Speaker
Description
Composite materials often exhibit complex anisotropic mechanical responses governed by their microstructural geometry and material phase distributions. Capturing these responses and their dependence on microstructural parameters is thus a critical challenge. In this work, we address this problem through a data-driven model-discovery framework that infers interpretable constitutive relationships directly from homogenized stress-strain data. By sparsely selecting relevant invariants of the Cauchy-Green deformation tensor, this approach aims to construct a strain energy density function that naturally encodes anisotropy while fulfilling thermodynamic constraints.
Previous works have introduced surrogate modeling techniques, such as neural networks, to approximate the homogenized response of a Representative Volume Element (RVE) as functions of various design parameters. These methods can learn anisotropy types and preferred directions but often yield “black-box” models that lack interpretability and require extensive hyperparameter tuning. In contrast, the proposed model-discovery approach delivers interpretable constitutive relationships by design and facilitates the direct inference of anisotropic features.

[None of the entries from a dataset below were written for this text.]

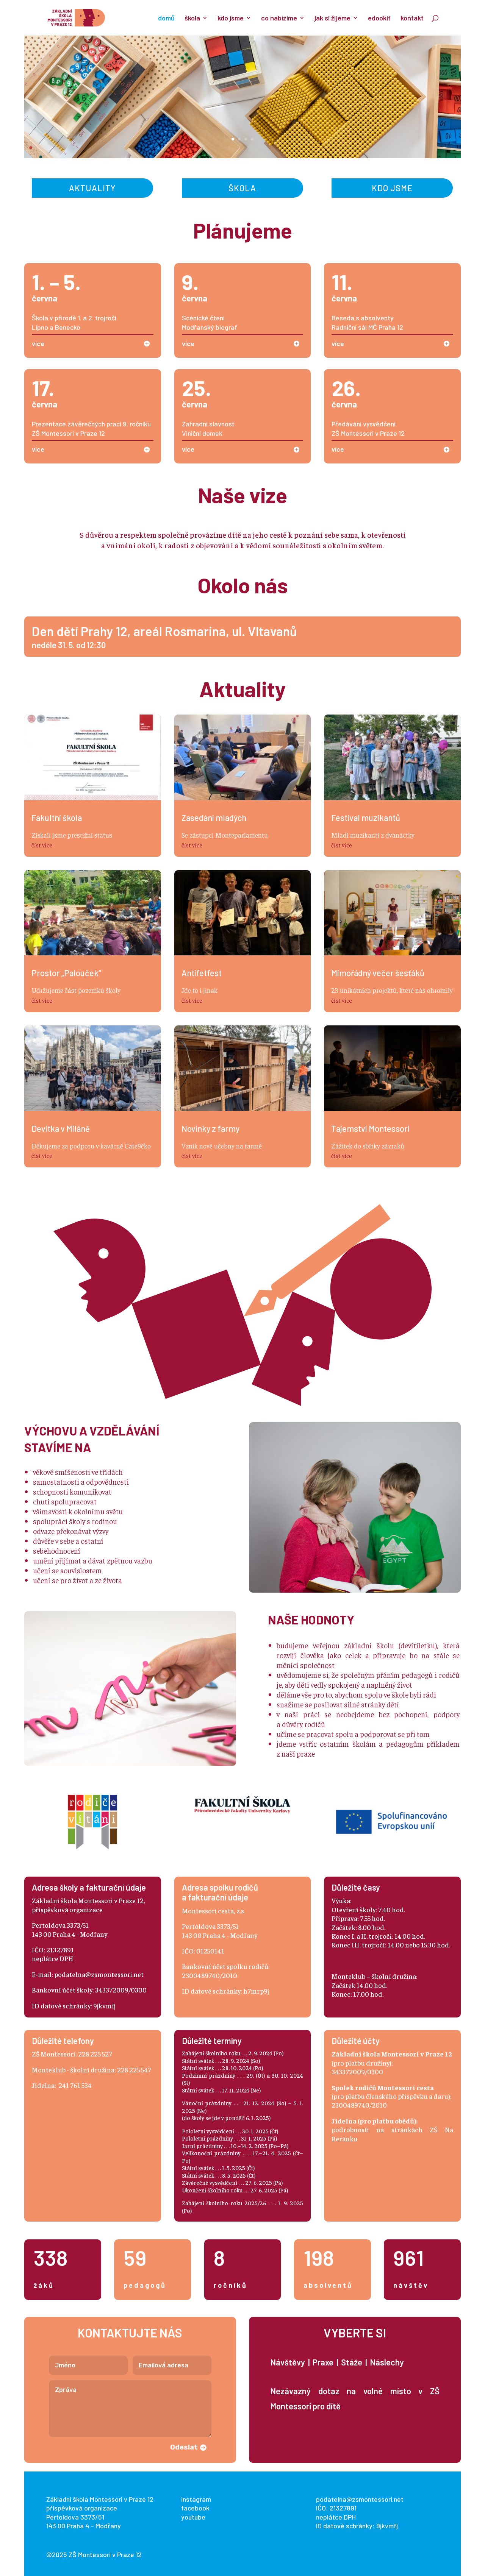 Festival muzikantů (365, 817)
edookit (379, 18)
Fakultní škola (56, 817)
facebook (195, 2508)
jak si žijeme (332, 18)
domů (166, 18)
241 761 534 (75, 2085)
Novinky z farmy (210, 1128)
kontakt (412, 18)
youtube (193, 2517)
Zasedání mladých (213, 817)
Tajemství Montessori (370, 1128)
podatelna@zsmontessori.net (99, 1974)
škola (192, 18)
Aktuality (92, 188)
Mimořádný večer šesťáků (377, 973)
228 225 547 (134, 2069)
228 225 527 (95, 2053)
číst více (41, 845)
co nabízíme (279, 18)
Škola (242, 188)
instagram (196, 2499)
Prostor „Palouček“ (66, 973)
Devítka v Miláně (60, 1128)
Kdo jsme (392, 188)
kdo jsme (230, 18)
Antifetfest (201, 973) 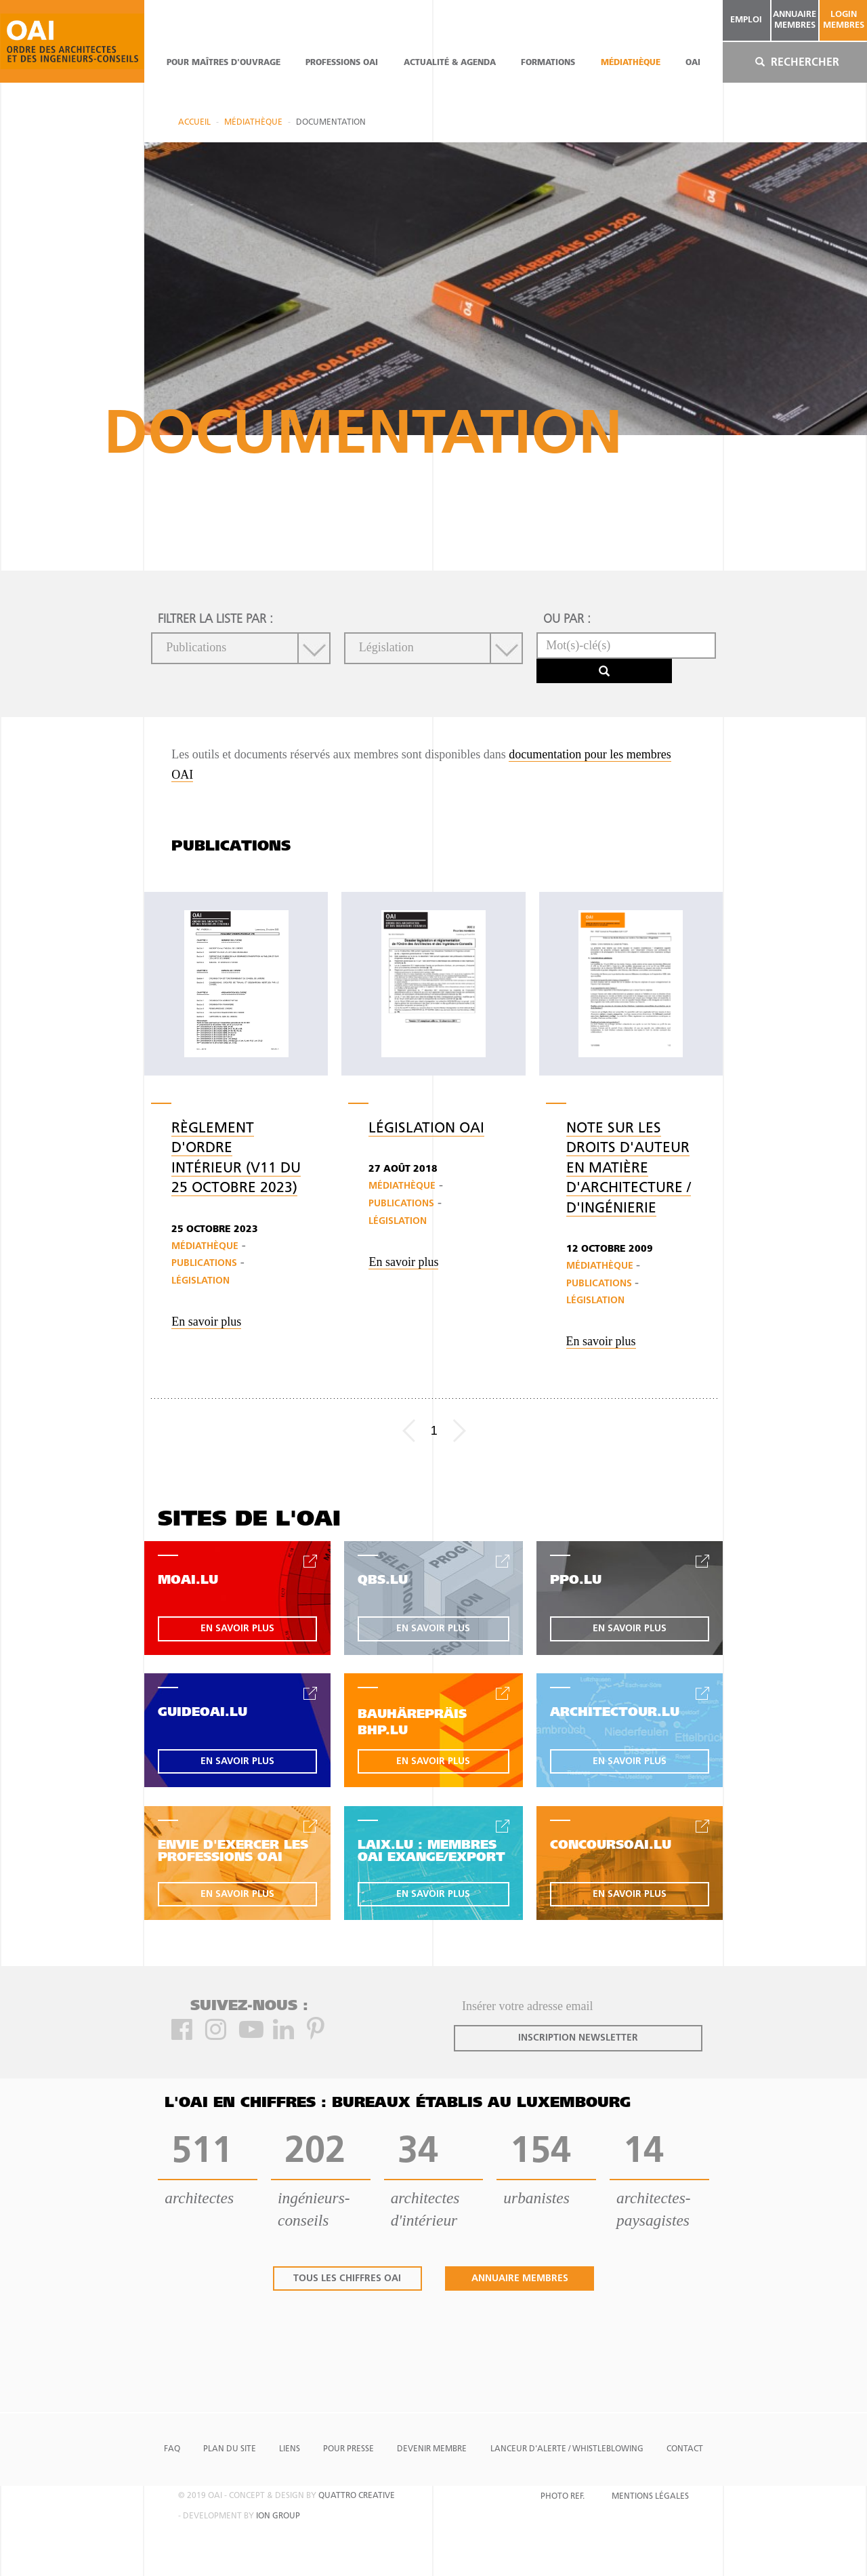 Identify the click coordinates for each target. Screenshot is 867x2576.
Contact (685, 2449)
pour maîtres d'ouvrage (223, 63)
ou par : (567, 619)
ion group (278, 2516)
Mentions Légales (650, 2497)
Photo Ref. (563, 2497)
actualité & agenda (450, 63)
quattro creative (356, 2496)
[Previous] (408, 1431)
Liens (289, 2449)
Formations (548, 63)
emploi (746, 20)
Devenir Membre (432, 2449)
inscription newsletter (578, 2038)
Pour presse (348, 2449)
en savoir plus (237, 1629)
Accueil (194, 123)
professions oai (341, 63)
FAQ (172, 2449)
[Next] (459, 1431)
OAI (692, 63)
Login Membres (843, 20)
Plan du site (229, 2449)
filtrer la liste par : (215, 619)
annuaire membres (794, 20)
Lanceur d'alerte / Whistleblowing (566, 2449)
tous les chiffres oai (347, 2279)
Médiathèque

With the discovered model at hand, one obtains a surrogate that can be readily integrated into computational frameworks---potentially offering an alternative to more expensive concurrent multiscale methods like FE$^2$. We demonstrate the effectiveness of our approach on both synthetic and homogenized datasets, showing that it yields improved interpretability, reduced computational costs, and reliable material responses compared to existing methodologies.